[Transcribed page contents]

※

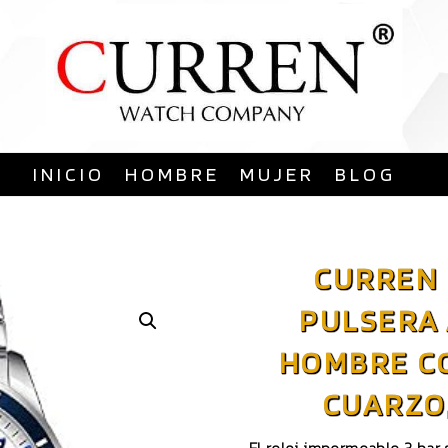
Saltar
al
contenido
INICIO
HOMBRE
MUJER
BLOG
CURREN 
PULSERA
HOMBRE CO
CUARZO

※

**Try it**: Every entry should be returned exactly as written, minus the pictures.

**Solution for this problem**:
Saltar
al
contenido
INICIO
HOMBRE
MUJER
BLOG
CURREN 
PULSERA
HOMBRE CO
CUARZO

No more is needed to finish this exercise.